W3C home > Mailing lists > Public > public-multilingualweb-lt@w3.org > October 2012

[ISSUE-42] Wording for the tool information markup

From: Yves Savourel <ysavourel@enlaso.com>
Date: Mon, 1 Oct 2012 07:35:31 -0600
To: <public-multilingualweb-lt@w3.org>
Message-ID: <assp.062172df87.assp.06211e069d.005e01cd9fd9$a2425c30$e6c71490$@com>
Hi all,

Here is a proposed wording for the Tool Information elements and the toolRefs attribute.

This is, I believe, the result of the discussion we had in Prague.
However, while the toolRefs attribute would work seems clear to me, I'm still not very clear on the tool information part. How common and re-useable that can be across tool.


===== 

In some cases, it may be important for instances of data categories to be associated with the processor that generated them. For example, the score of the MT Confidence data category is most meaningful when the consumer of the information also knows what processor produced it.

ITS provides a way to store processor information independently from the data categories using the toolInformation element.

The attribute toolRefs is used to associate a given tool that generated a given data category with the content of the element where the information for that data category is set.

The value of toolRefs is a space-separated list of references where each reference is composed of two parts: a data category identifier and a URI pointing to the relevant toolInformation element.

The data category identifier can be either: one of the pre-defined identifiers, or a user-defined value with a prefix.

[[TODO: need a grammar production to define the value here]]
 
The URI pointing to a tool for a given data category is overridden only when a new toolRefs attribute is defined with a new URI for the same data category.

Document:

<doc its:toolRefs="mtConfidence/file:///tools.xml#T1" xlmns:its="http://www.w3.org/2005/11/its">
 <p its:mtConfidenceScore="0.78">Text translated with tool T1</p>
 <p its:mtConfidenceScore="0.34" its:toolRefs="mtConfidence/file:///tools.xml#T2">Text translated with tool T2</p>
</doc>

Separate document with the list of tools (tools.xml):
 
<its:processInfo>
 <its:toolInfo xml:id="T1" dataCategory="mtConfidence">
  <its:toolName>Bing Translator</its:toolName>
  <its:toolVersion>123</its:toolVersion>
  <its:toolValue></its:toolValue>
 <its:toolInfo>
 <its:toolInfo xml:id="T2" dataCategory="mtConfidence">
  <its:toolName>myMT</its:toolName>
  <its:toolVersion>456</its:toolVersion>
  <its:toolValue>FR-to-EN-General</its:toolValue>
 <its:toolInfo>
<its:processInfo>

=====

The part I'm still not quite sure about is the actual tool information.

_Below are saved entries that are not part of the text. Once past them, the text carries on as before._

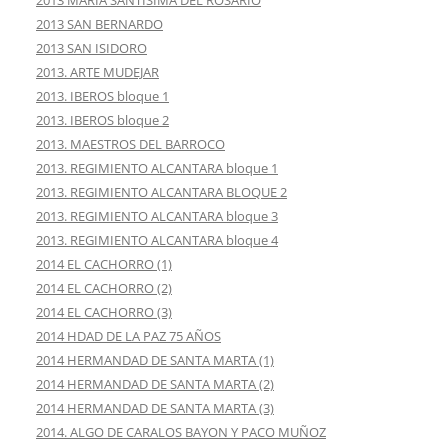
2013 SAN BERNARDO
2013 SAN ISIDORO
2013. ARTE MUDEJAR
2013. IBEROS bloque 1
2013. IBEROS bloque 2
2013. MAESTROS DEL BARROCO
2013. REGIMIENTO ALCANTARA bloque 1
2013. REGIMIENTO ALCANTARA BLOQUE 2
2013. REGIMIENTO ALCANTARA bloque 3
2013. REGIMIENTO ALCANTARA bloque 4
2014 EL CACHORRO (1)
2014 EL CACHORRO (2)
2014 EL CACHORRO (3)
2014 HDAD DE LA PAZ 75 AÑOS
2014 HERMANDAD DE SANTA MARTA (1)
2014 HERMANDAD DE SANTA MARTA (2)
2014 HERMANDAD DE SANTA MARTA (3)
2014. ALGO DE CARALOS BAYON Y PACO MUÑOZ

The example above is loosely based on Felix' proposal (http://lists.w3.org/Archives/Public/public-multilingualweb-lt/2012Sep/0134.html)

I suppose the tool information element should:
- allow other vocabularies
- have a default set of properties common to most tools, like name, version, etc.
- have some basic property re-useable across tool implementing different data categories. For example <toolValue> in the example above. For mtConfidence it would hold the engine, for Text Annotation it would hold something specific to text Annotation, etc. (hence: one data category per tool)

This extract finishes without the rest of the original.